Il terzo più presente (35,5 per cento) è quello relativo all’orario di lavoro (in particolare orario aziendale, turnistica, straordinario, lavoro domenicale e festivo), mentre più rara è la trattazione di forme e modalità flessibili di orario, diffuse perlopiù nelle aziende più grandi e nel manifatturiero. Il quarto (29,9 per cento) verte su inquadramento (frequente soprattutto tra gli accordi territoriali del settore agricolo) e formazione: quest’ultima è molto diffusa, anche se nella maggior parte dei casi si tratta di formazione professionale raramente orientata all’innovazione tecnologica od organizzativa.

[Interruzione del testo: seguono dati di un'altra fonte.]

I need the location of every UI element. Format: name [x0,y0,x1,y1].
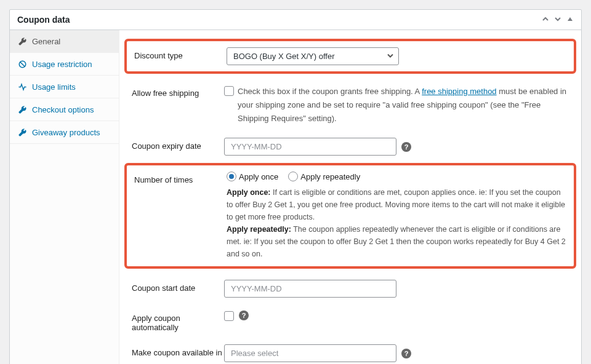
move-down-icon[interactable] [554,15,561,25]
label-discount-type: Discount type [134,47,227,60]
sidebar-item-checkout-options[interactable]: Checkout options [10,98,119,121]
apply-repeatedly-label: Apply repeatedly [300,172,360,181]
start-date-input[interactable] [224,280,396,298]
discount-type-select[interactable]: BOGO (Buy X Get X/Y) offer [227,47,399,65]
sidebar-item-general[interactable]: General [10,30,119,53]
apply-once-radio[interactable] [227,172,236,181]
free-shipping-link[interactable]: free shipping method [422,87,496,96]
sidebar-label: Checkout options [32,105,94,114]
coupon-data-panel: Coupon data General Usage restriction Us… [9,9,582,364]
row-number-of-times: Number of times Apply once Apply repeate… [134,169,566,263]
sidebar-label: Usage limits [32,82,76,92]
highlight-number-of-times: Number of times Apply once Apply repeate… [124,163,576,269]
sidebar-item-usage-limits[interactable]: Usage limits [10,76,119,98]
free-shipping-checkbox[interactable] [224,86,234,96]
available-in-select[interactable] [224,344,396,362]
help-icon[interactable]: ? [401,142,411,152]
tool-icon [17,127,27,137]
label-available-in: Make coupon available in [132,344,224,357]
row-apply-auto: Apply coupon automatically ? [119,304,581,338]
panel-header: Coupon data [10,10,581,30]
settings-icon [17,105,27,114]
free-shipping-help: Check this box if the coupon grants free… [238,85,569,125]
help-icon[interactable]: ? [239,311,249,320]
ban-icon [17,59,27,69]
panel-title: Coupon data [17,15,70,25]
sidebar-item-giveaway-products[interactable]: Giveaway products [10,121,119,144]
help-text-prefix: Check this box if the coupon grants free… [238,87,422,96]
repeat-strong: Apply repeatedly: [227,225,291,234]
activity-icon [17,82,27,92]
row-expiry-date: Coupon expiry date ? [119,132,581,162]
sidebar-item-usage-restriction[interactable]: Usage restriction [10,53,119,76]
number-of-times-description: Apply once: If cart is eligible or condi… [227,186,566,260]
row-free-shipping: Allow free shipping Check this box if th… [119,79,581,132]
row-discount-type: Discount type BOGO (Buy X Get X/Y) offer [134,45,566,68]
sidebar-label: Usage restriction [32,60,92,69]
label-start-date: Coupon start date [132,280,224,293]
toggle-panel-icon[interactable] [566,15,574,25]
row-start-date: Coupon start date [119,274,581,304]
apply-auto-checkbox[interactable] [224,311,234,321]
label-expiry-date: Coupon expiry date [132,138,224,151]
apply-once-label: Apply once [239,172,278,181]
label-free-shipping: Allow free shipping [132,85,224,98]
label-number-of-times: Number of times [134,172,227,184]
move-up-icon[interactable] [542,15,549,25]
sidebar: General Usage restriction Usage limits C… [10,30,119,364]
panel-body: General Usage restriction Usage limits C… [10,30,581,364]
once-strong: Apply once: [227,188,271,197]
highlight-discount-type: Discount type BOGO (Buy X Get X/Y) offer [124,39,576,74]
panel-controls [542,15,574,25]
label-apply-auto: Apply coupon automatically [132,310,224,332]
content-area: Discount type BOGO (Buy X Get X/Y) offer… [119,30,581,364]
wrench-icon [17,36,27,46]
once-text: If cart is eligible or conditions are me… [227,188,565,221]
sidebar-label: Giveaway products [32,128,100,137]
apply-repeatedly-radio[interactable] [288,172,298,181]
svg-line-1 [20,61,25,66]
expiry-date-input[interactable] [224,138,396,156]
sidebar-label: General [32,37,60,46]
row-available-in: Make coupon available in ? [119,338,581,364]
help-icon[interactable]: ? [401,349,411,358]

Il quinto tema più diffuso nella contrattazione integrativa è quello relativo a occupazione e rapporti di lavoro (27,5 per cento), grazie soprattutto ai riferimenti alle diverse forme contrattuali utilizzate in azienda e alla loro regolazione. Gli accordi territoriali del settore manifatturiero, in particolare dell’edilizia, trattano frequentemente anche di appalti. Circa un quarto degli accordi che trattano di assunzioni a termine s’intrecciano a modalità e procedure per la stabilizzazione di questi contratti. “Un’ultima considerazione – precisano i ricercatori – può essere fatta rispetto agli accordi che trattano il tema del part time, di frequente legato alla possibilità di trasformare l’orario da tempo pieno a tempo parziale, considerata come misura di conciliazione vita-lavoro per le madri lavoratrici”.

Meno rappresentati sono i temi relativi all’organizzazione del lavoro (come prestazioni di lavoro e assetto organizzativo, presenti quasi esclusivamente nelle grandi aziende), a politiche industriali e crisi aziendali (quest’ultimi perlopiù accordi difensivi, frequenti nelle aziende che forniscono servizi, caratterizzate anche dai cambi appalti, e nel terziario), a diritti e prestazioni sociali, ad ambiente, salute e sicurezza (preminenti sono gli aspetti della prevenzione, e di designazione e prerogative dei rappresentanti sindacali).